Identify duplicates and merge records

Anonymous · ‎2018-07-02

Hi, I am fairly new to talend and first time using this forum, so apologies in advance.

I use Talend open studio Big Data (free version) and as part of my job I have to carry certain integrations.

I have searched and tried several solutions mentioned by other users, but unfortunately it does not serve the purpose of my need

Currently I am working on a Project where I need to merge records where if duplication occurs, however, if the master and child record contain same data then no merge is required, this is based on the personal data.

We are using maria DB and our database contain few hundred tables and from those table, we are only interested in few tables that will help identify duplicated record. The concept of this to eliminate duplication.

So, we have a person table(personID, firstname, suranme), which links to the person address table (personaddid, personID, town, city, county etc), person email table (personemailID, personID, email, emailtype(home, private, work) and person telephone number (personTelephoneID, personID, telephone, telephonetype(home, private, work).

Based on these tables, I first need to identify if the record is duplicated, if so, only merge missing data to master record.

For example,

Person Table
PersonID	Firstname	Surname
1	Jo	Blog
2	Jo	Blog

Person Telephone
PersonTelephoneID	PersonID	Telephone
1	1	(+44)01234567890
2	1	01234567890
1	2	(+44) 01234567890
2	2	(+44)01234567891
3	2	01234567890

These two candidate are classed as duplicate because candidate 2 contains all data same as candidate 1 except with one unique number
So, I want to be able to identify these two candidates are duplicates and then based on I want to merge the candidate 2 data into the candidate 1, but that also needs to take in consideration the regular expressions, for example, candidate 1=(+44)01234567890 is same as candidate 2= 01234567890, therefore do not insert this number into candidate 1 (candidate 2 telephone number will read "merged" or even additional rows deleted)

Outcome candidate 1
PersonTelephoneID	PersonID	Telephone
1	1	(+44)01234567890
New id will be created when inserted in table	2	(+44)01234567891

Outcome candidate 2
PersonTelephoneID	PersonID	Telephone
1	2	"merged"

Anonymous · ‎2018-07-04

Hello,

If we understand your requirement very well, are you trying to insert in your database only the new data? If so, you can compare your tables by using tMap and set the "Catch lookup inner join reject" as true to get the changed data.
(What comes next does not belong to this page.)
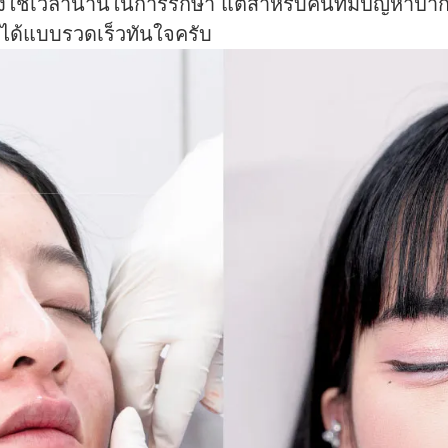
้องใช้เวลานานในการรักษา แต่สำหรับคนที่มีปัญหาป
้น ได้แบบรวดเร็วทันใจครับ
Feel free to correct us if we misunderstand your requirement.

Best regards

Sabrina

Anonymous · ‎2018-07-04

@xdshi Thank you for taking your time to reply.
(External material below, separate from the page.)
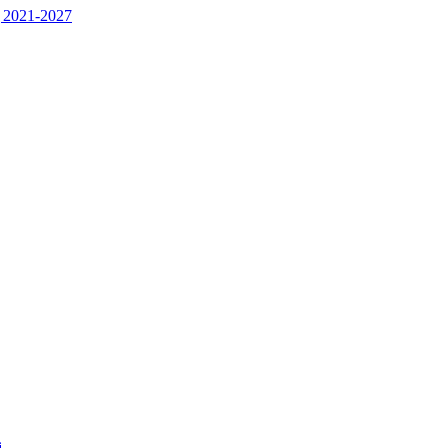
 2021-2027
j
Yes, you are correct to a certain degree. I want to only insert new data in the person telephone table if the duplicated candidate contains unique values. So, I will first need to identify the duplicate records based on telephone numbers, then from this duplication list I will need to establish which record from the duplication will be master and which will be child- depending on various scenarios, but as an example, let say latest activity against the record is classed as master. If the record contains same value in this case telephone number, then skip insert, otherwise insert new data in Master record (person telephone table), then remove child data or perhaps overwrite one of the values to "merged" in order to carry out deletion at later stage.

In order to identify duplicates I would have written query in the talend, however, I do not think this will help, as this will only pull through records where the numbers are same, I want duplication but also to see additional numbers against the record.

select
if(act.actDate >b.duplicateDate,'Master',
if(b.duplicateDate > act.actDate,'Master','Child')) Classification
,if(act.actDate >b.duplicateDate,a.PersonID,
if(b.duplicateDate > act.actDate,b.duplicateID,'Unsure')) ClassificationID
,concat(p.firstname,' ',p.surname) name
,a.PersonID
,a.CleanedTelephoneNumber
,b.duplicateName

,b.duplicateID

,b.duplicateTele
, act.actDate
,b.duplicateDate

from person_telephone a
join person p on p.PersonID = a.PersonID
join candidate c on c.Candidate_ID = p.PersonID
join
(
select
t.PersonID duplicateID,CleanedTelephoneNumber duplicateTele,concat(p.firstname,' ',p.surname) duplicateName,p.firstname,p.surname, act.actDate duplicateDate
from person_telephone t
join person p on p.PersonID = t.PersonID
join candidate c on c.Candidate_ID = p.PersonID
left join
(
select
j.JournalItemId
,j.ItemCreationDate actDate
,mx.can
from journal_item j
join
(
select max(je.journalitemid) ID
,je.actionid can
from journal_entity je
join journal_item j on j.JournalItemId = je.JournalItemId
where EntityType = 1
#and je.ActionId = 87009
group by je.ActionId
) mx on mx.id = j.JournalItemId
) act on act.can = c.candidate_id

) b
on b.duplicateTele = a.TelephoneNumber and b.duplicateID <> a.PersonID and b.surname = p.Surname and b.firstname = p.FirstName

left join
(
select
j.JournalItemId
,j.ItemCreationDate actDate
,mx.can
from journal_item j
join
(
select max(je.journalitemid) ID
,je.actionid can
from journal_entity je
join journal_item j on j.JournalItemId = je.JournalItemId
where EntityType = 1
#and je.ActionId = 87009
group by je.ActionId
) mx on mx.id = j.JournalItemId
) act on act.can = c.candidate_id

limit 10
;

Now from that I want only the unique phone number from child to go into master record in the person telephone table.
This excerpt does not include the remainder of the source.